BEGIN Exercise materials

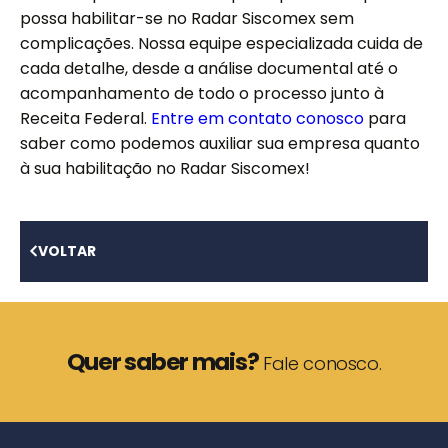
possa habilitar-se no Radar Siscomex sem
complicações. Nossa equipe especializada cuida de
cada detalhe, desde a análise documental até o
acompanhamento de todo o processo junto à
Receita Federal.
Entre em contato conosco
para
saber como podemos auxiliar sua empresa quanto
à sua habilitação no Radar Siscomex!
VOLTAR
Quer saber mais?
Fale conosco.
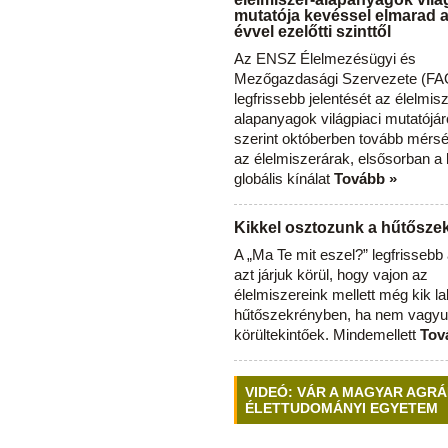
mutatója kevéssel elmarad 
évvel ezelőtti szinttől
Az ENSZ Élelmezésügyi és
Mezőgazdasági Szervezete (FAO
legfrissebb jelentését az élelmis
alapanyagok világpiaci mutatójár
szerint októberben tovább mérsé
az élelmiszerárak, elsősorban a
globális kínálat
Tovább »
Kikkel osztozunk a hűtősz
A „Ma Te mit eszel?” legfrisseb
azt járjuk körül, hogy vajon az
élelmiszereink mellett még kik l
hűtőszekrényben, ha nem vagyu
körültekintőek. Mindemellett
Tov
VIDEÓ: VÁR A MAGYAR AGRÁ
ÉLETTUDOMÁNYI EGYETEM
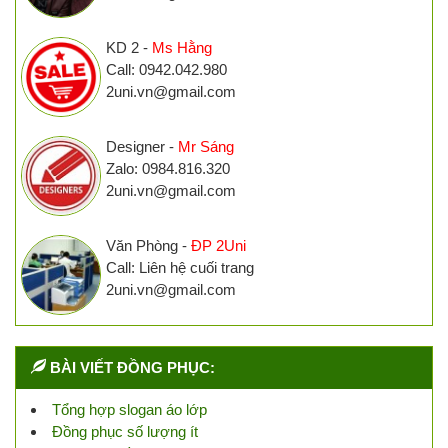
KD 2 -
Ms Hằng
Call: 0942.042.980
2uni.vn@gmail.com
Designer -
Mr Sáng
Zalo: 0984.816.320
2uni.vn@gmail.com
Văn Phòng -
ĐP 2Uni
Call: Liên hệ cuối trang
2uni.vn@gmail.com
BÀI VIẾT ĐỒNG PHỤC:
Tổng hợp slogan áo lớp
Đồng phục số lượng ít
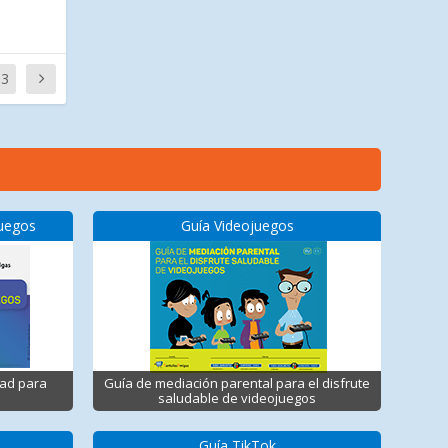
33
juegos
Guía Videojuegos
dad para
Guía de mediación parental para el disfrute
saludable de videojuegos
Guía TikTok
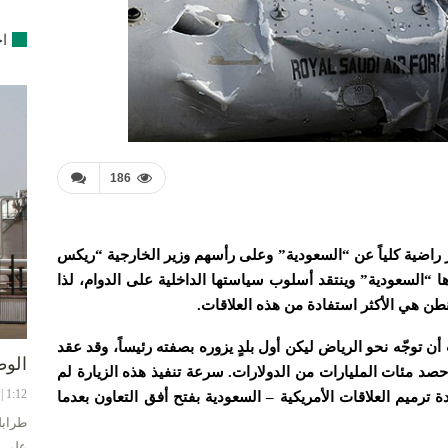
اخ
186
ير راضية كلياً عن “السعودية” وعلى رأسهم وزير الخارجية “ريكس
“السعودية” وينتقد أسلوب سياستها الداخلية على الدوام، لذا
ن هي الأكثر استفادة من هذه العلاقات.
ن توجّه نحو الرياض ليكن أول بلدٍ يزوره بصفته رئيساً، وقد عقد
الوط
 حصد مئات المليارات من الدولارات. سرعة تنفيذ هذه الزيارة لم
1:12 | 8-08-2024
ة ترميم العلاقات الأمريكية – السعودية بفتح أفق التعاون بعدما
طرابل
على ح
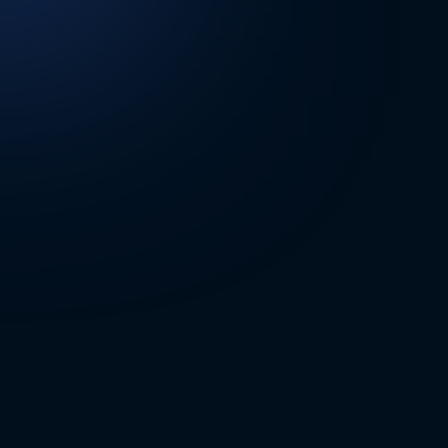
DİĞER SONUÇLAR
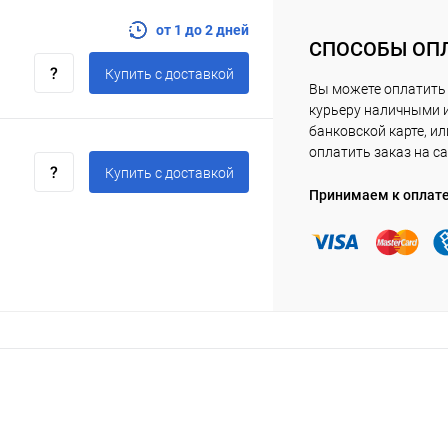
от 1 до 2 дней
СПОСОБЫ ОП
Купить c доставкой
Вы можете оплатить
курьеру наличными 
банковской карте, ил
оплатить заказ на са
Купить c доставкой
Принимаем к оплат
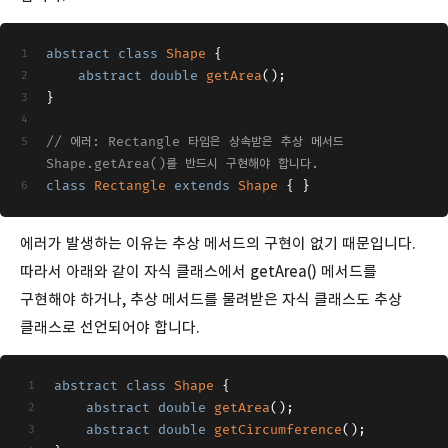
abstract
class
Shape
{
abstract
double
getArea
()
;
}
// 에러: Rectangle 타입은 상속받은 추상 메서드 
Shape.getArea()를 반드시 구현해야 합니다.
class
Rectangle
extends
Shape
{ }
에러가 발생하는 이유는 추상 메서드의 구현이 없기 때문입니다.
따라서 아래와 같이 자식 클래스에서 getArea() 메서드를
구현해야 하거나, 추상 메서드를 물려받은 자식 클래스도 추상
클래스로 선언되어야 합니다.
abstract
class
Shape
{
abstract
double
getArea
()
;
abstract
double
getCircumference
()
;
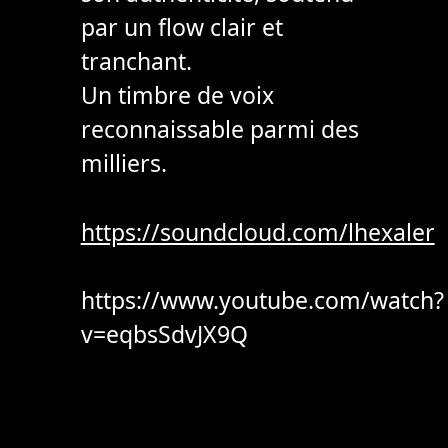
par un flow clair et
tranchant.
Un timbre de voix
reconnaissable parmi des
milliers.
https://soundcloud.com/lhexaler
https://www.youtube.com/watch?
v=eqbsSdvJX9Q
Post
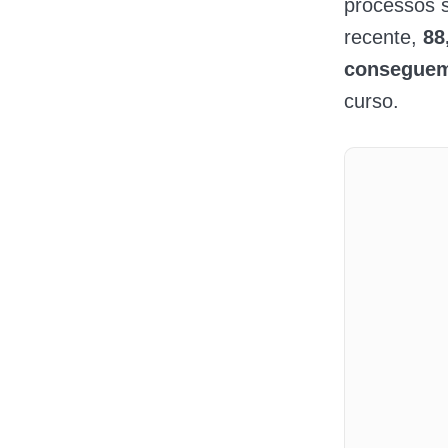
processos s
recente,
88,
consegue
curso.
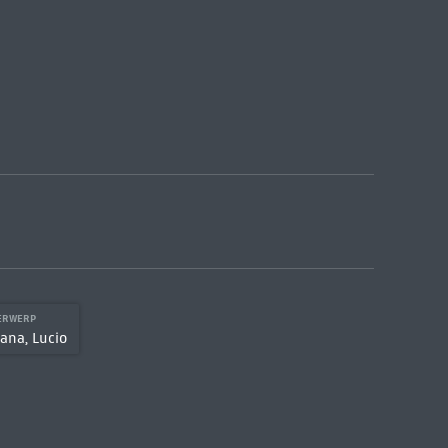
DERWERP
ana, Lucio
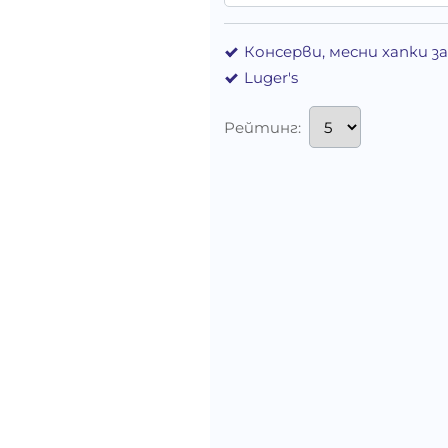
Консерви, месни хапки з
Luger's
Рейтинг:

END Exercise materials
BEGIN Exercise materials

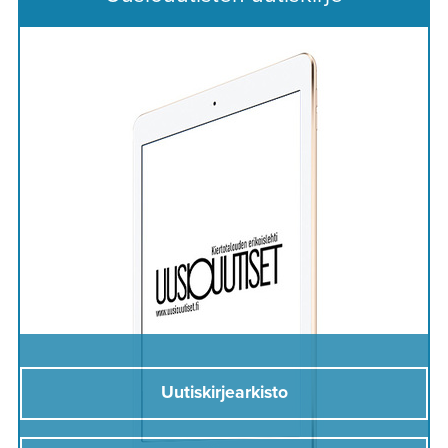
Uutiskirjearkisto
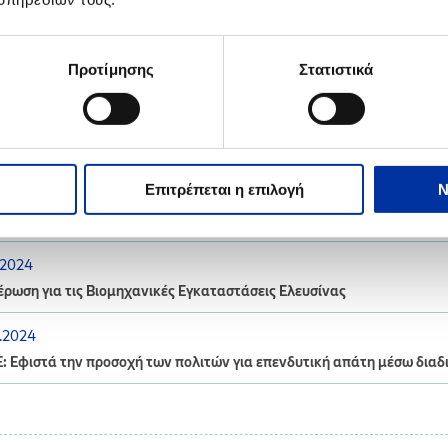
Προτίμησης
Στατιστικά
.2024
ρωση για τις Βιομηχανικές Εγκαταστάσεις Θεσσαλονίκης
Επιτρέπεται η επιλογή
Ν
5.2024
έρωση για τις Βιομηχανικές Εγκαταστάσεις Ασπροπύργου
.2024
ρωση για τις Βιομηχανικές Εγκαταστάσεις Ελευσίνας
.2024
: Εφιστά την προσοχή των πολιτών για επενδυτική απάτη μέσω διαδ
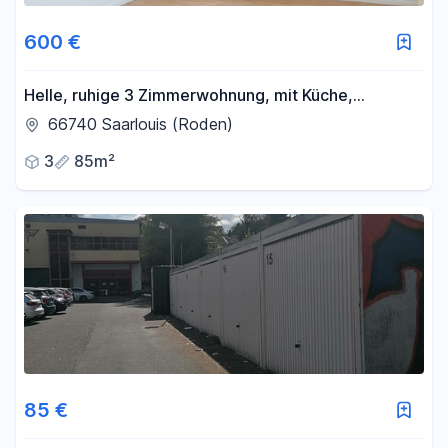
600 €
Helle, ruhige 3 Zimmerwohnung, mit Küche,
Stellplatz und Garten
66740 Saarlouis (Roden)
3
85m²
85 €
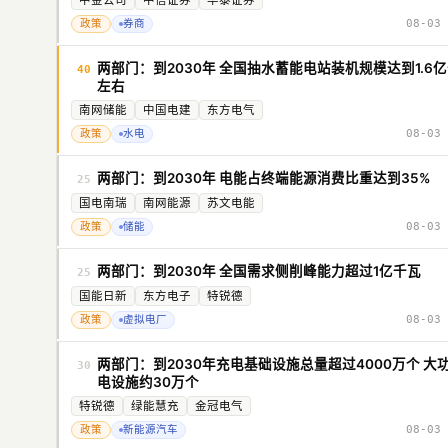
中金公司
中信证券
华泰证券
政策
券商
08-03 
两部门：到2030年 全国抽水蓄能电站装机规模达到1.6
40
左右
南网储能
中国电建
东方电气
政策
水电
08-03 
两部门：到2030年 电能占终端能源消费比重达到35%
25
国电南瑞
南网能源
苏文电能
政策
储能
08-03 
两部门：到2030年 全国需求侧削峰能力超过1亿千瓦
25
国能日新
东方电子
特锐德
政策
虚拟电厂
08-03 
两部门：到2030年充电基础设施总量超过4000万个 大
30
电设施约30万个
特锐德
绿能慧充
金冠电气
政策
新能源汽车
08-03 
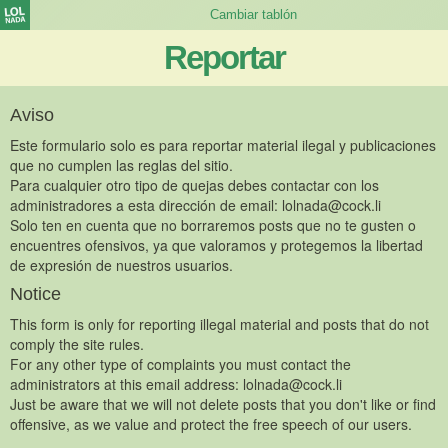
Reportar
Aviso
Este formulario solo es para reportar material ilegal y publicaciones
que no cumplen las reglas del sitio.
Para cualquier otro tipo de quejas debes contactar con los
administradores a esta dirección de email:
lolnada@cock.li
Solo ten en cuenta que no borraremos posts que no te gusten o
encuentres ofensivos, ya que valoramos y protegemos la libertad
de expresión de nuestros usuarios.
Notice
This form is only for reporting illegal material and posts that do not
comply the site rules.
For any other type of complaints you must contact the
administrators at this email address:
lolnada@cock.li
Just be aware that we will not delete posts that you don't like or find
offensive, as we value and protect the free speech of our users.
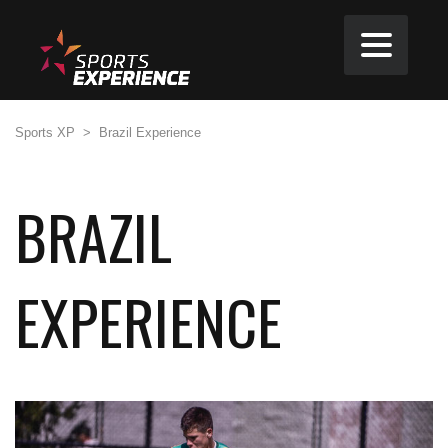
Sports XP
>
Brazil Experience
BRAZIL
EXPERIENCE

END Exercise materials

Problem statement: The lines to copy are those above that contain the string "getArea".

Result:
getArea
Shape.getArea()를 반드시 구현해야 합니다.
따라서 아래와 같이 자식 클래스에서 getArea() 메서드를
getArea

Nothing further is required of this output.